2020-03-18 09:12:18 | 日記

 「あの人と私の間で、商品にお代の遣り取りなんか出来無いからね」。祖母は考え事をしながら、半ば上の空でそんな言葉を口にすると、そのパンはお前のだよ、お代付きだからねと、生真面目な顔で私に言放った。

 その後、祖母は思い直したように財布財布と言い出し、家の奥へ自身の財布を取りに向かった。そして再び家の玄関迄出てくると、丁度そこで遊んでいた私に、お前のパン代を払って来るからねと言うと外へ出て行った。それから私は、しばしばご近所のお店のパンを自身で買いにやらされたり、家の大人が持ち帰って来たパンを、時には食パンの事も有ったが、当時の餅焼き網で焼いて焦げ目の付いたパンを日常的に口にする機会が増えて行った。 

 私はこの一件から、五郎さんと言う人物の存在を知った。それでその人物について家族に聞いてみる事にした。

 先、父に聞いてみると、はぁてと言う感じで、親が話さない事を子供の自分の身で話せない等何やら消極的な態度だった。父は私の問いかけに答えを返さず、反対に何処でそんな名前を聞いたのかと真面目腐った顔で問い掛けて来た。煙草屋さんでだよと、私は父に事細かにその時の事を話して聞かせた。
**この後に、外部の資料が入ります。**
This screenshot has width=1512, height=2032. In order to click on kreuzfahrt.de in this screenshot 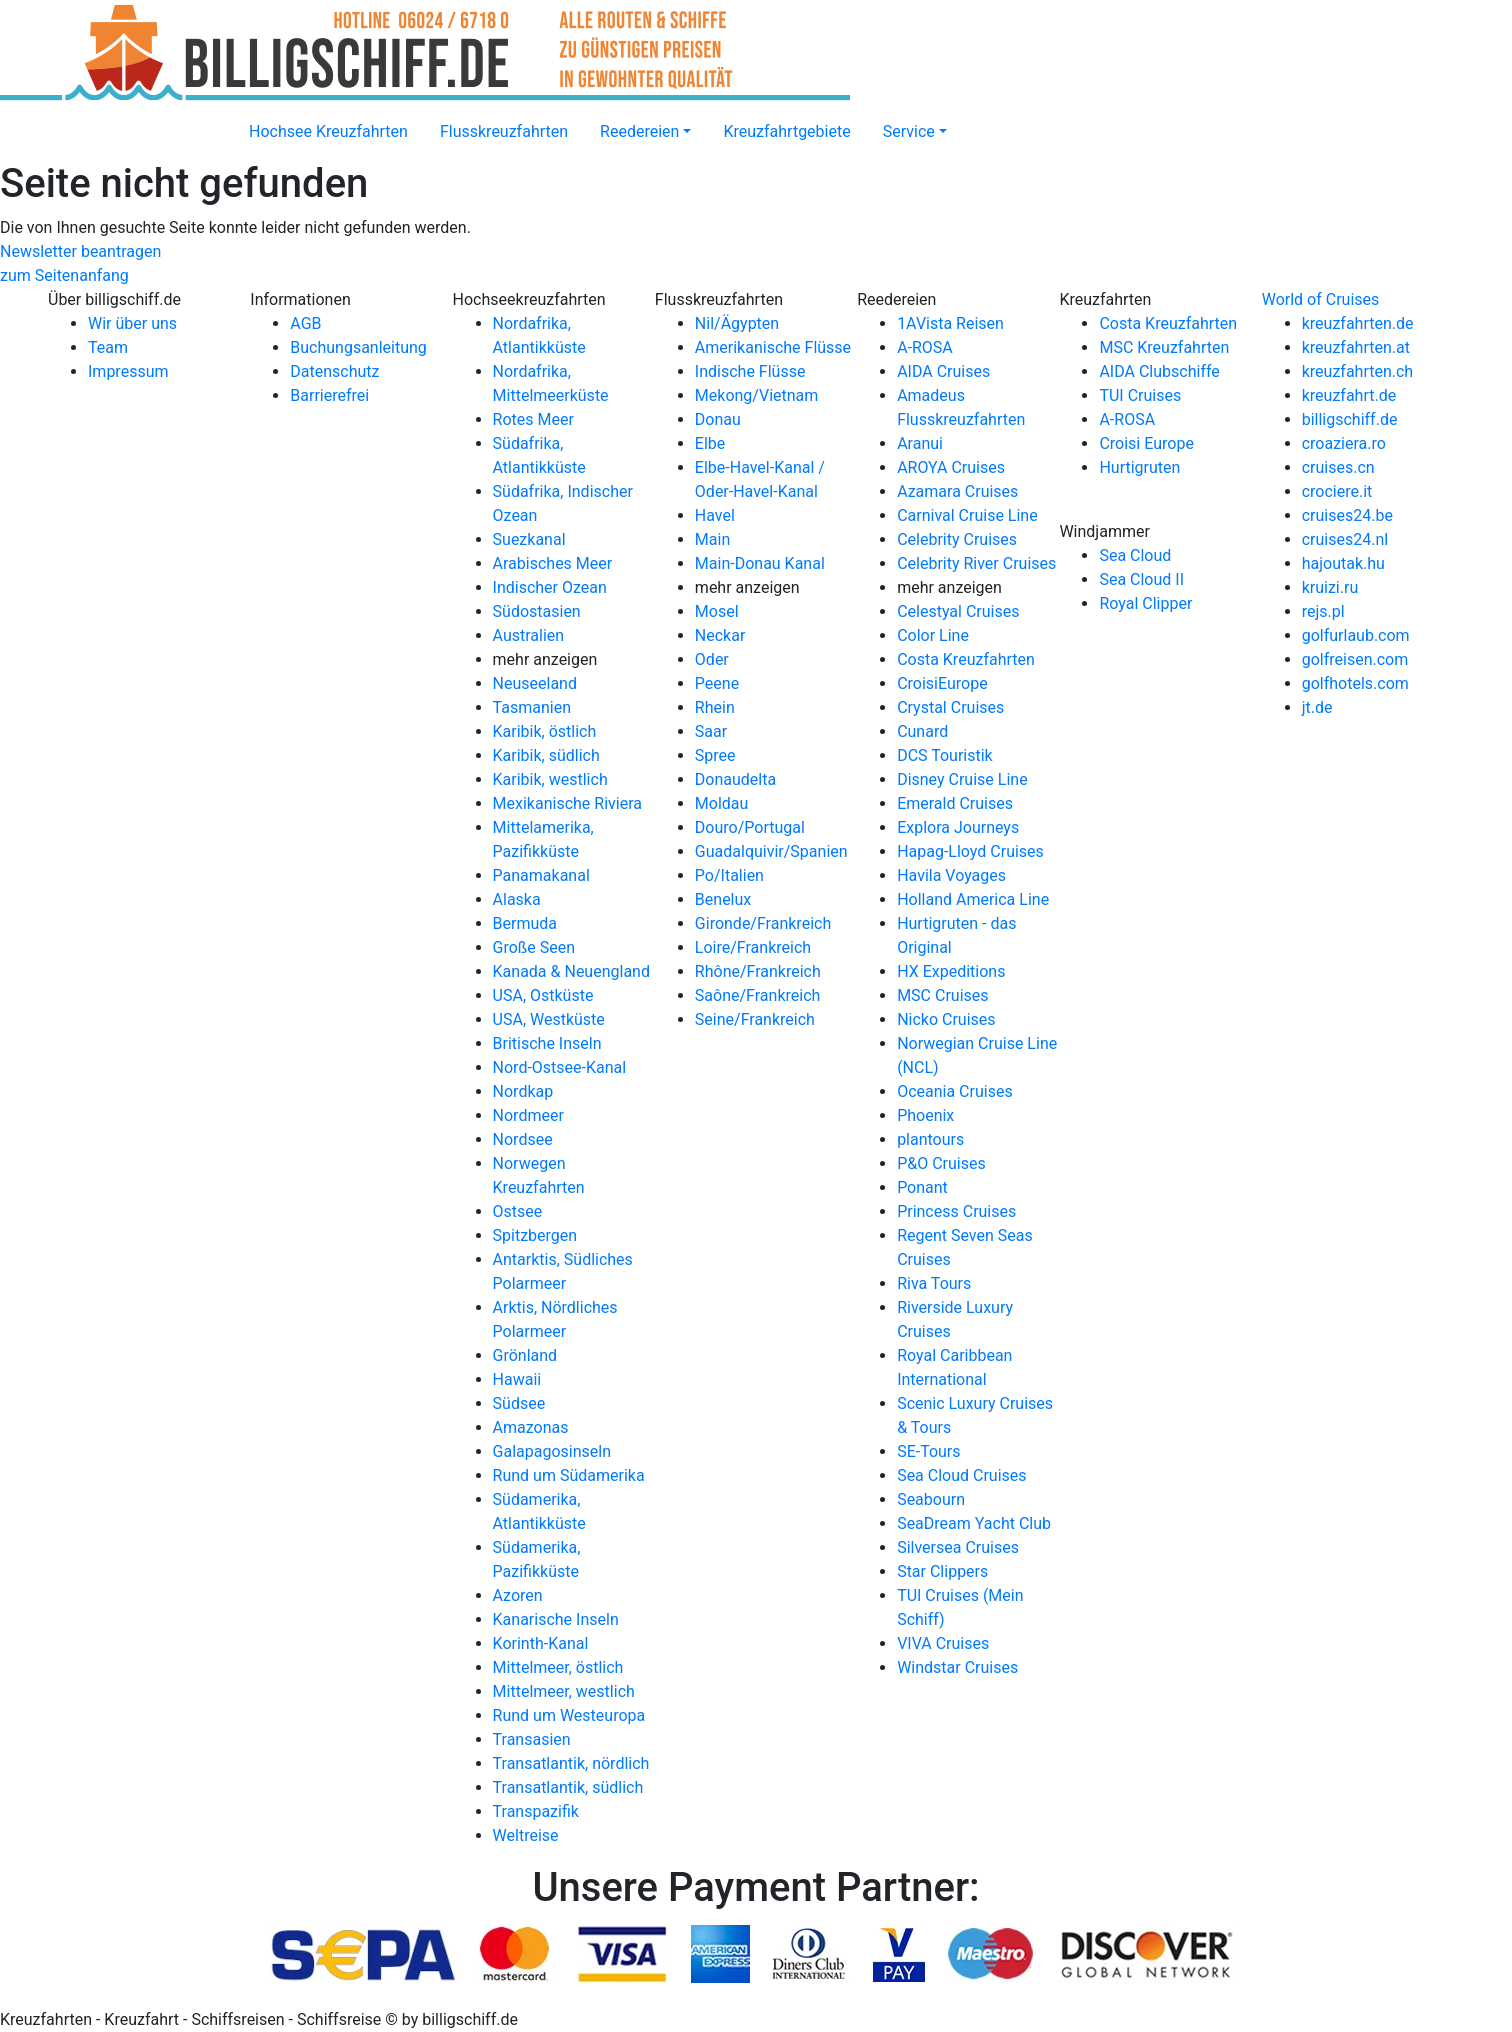 , I will do `click(1349, 395)`.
 すると父は、私のその時の窮状を理解したのか如何なのか、他の事を考えたのか、兎にも角にも彼の両親に相談してからだと言った。

「その後、お前に話すかどうかする事になるだろう。」

そう父は言うと、私の祖父母の居所にしている座敷へと向かった。

 数日して、父は私に改まった顔で話が有ると言った。私は何事だろうと思ったが、叱られるような出来事はここ数日何も無かったので、無防備のまま、畳の上で胡坐を搔いた父の前に座った。

「この前の、五郎さんと言う人の件だがなぁ。」

父は言った。この家に以前いた者だから、さん付けにする事も無いんだが…。と彼は暫し考えていたが、うんと、相槌を打つと、「五郎ちゃんと言おう。」と言った。これからは、その人は五郎さんではなく、五郎ちゃんだ。

 こう聞くと、私はこれから始まる父の話が、この前私が彼に訊いた五郎と言う名前の人の話だと察しがついた。以下、父の話はこうだ。

 五郎と言う人は昔この家に居て育った父の家族で、名前で分かる様に父四郎のすぐ下の弟だ。学校を卒業してすぐ貰いたいという人がいて、早くに他所へ養子に行ったという事だった。そして、不幸にも当時の不治の病で亡くなったという事だった。

「五郎は病死だ。しかも、この家を出て他所の家の人になってから亡くなったんだ。」

だから、この家では彼の事は話さない事になっている。そう父は説明した。「五郎の名は、この家ではタブーだ。」言ってはいけない名前だと彼は付け足した。